In academic terms, it has also been a rich seam, with our first PhD completed, and an evolving research portfolio based on aesthetic deprivation in health care settings. In addition, the juncture between arts and health, medical humanities and cultural gerontology has been illuminating and synergistic.


The high point of the week was the concert, Synaptic Serenades, in paneled Victorian splendor of the Corrigan Hall of the Royal College of Physicians in Ireland. All were deeply touched by this triptych of works on stroke, dementia and Parkinson’s disease, and I will need more time to marshal my thoughts and feelings after the event.


My immediate impression is a strong sense of vitality, life and colour mingled with trauma and challenges, allowing to see the fuller picture of the person and lightening the often gloomy discourse around neurological diseases of later life. The power of this music to reassert our intrinsic humanity is a tribute to to the composer, Ian Wilson, and the performers.


From the architecture and design session, the stand-out element was the presentation by Shelley McNamara on the new building for the medical school in the University of Limerick, combining vision, mysticism, pragmatism and style: building and presentation were both truly vessels for learning! Tom Grey of TrinityHAUS, the lead on a project on design in dementia in domestic settings with which I am collaborating, also gave a wonderful talk.
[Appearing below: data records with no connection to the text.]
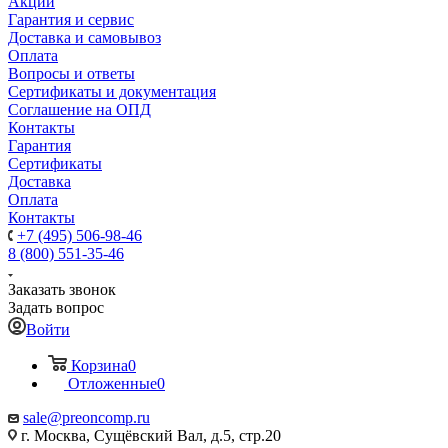
Акции
Гарантия и сервис
Доставка и самовывоз
Оплата
Вопросы и ответы
Сертификаты и документация
Соглашение на ОПД
Контакты
Гарантия
Сертификаты
Доставка
Оплата
Контакты
+7 (495) 506-98-46
8 (800) 551-35-46
Заказать звонок
Задать вопрос
Войти
Корзина
0
Отложенные
0
sale@
preoncomp.ru
г. Москва, Сущёвский Вал, д.5, стр.20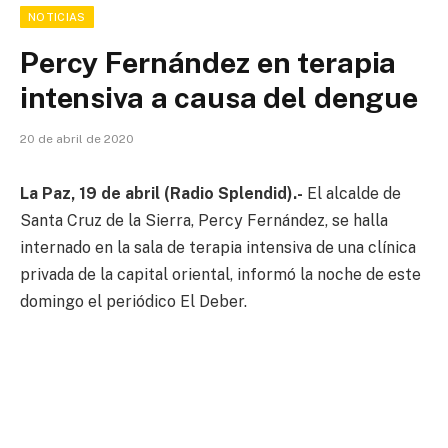
NOTICIAS
Percy Fernández en terapia
intensiva a causa del dengue
20 de abril de 2020
La Paz, 19 de abril (Radio Splendid).-
El alcalde de
Santa Cruz de la Sierra, Percy Fernández, se halla
internado en la sala de terapia intensiva de una clínica
privada de la capital oriental, informó la noche de este
domingo el periódico El Deber.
The book festival event was a stimulus to create a new talk on writing for the public as a doctor, sparked by a book I wrote on Ageing and Caring. A novel aspect was to combine the talk with our usual Friday Grand Round, opening one of the central academic, professional and social forums of the hospital to the general public.


So, as I write this blog on the Sunday, in moments snatched during one son’s soccer match, and the after-dinner calm, what message would I have for fellow geriatricians and trainees? Could it be alert them them to Juvenal’s observation that “An incurable itch for scribbling takes possession of many and grows inveterate in their insane hearts”? Or George Orwell’s view that: “All writers are vain, selfish, and lazy, and at the very bottom of their motives there lies a mystery”


To a certain extent both are true: but I have also gained huge solace and pleasure from writing. I would be ultimately more in sympathy with Graham Greene’s view that: “Writing is a form of therapy; sometimes I wonder how all those who do not write, compose or paint can manage to escape the madness, the melancholia, the panic fear which is inherent in a human situation”.


In other words, have faith in yourself, and get writing!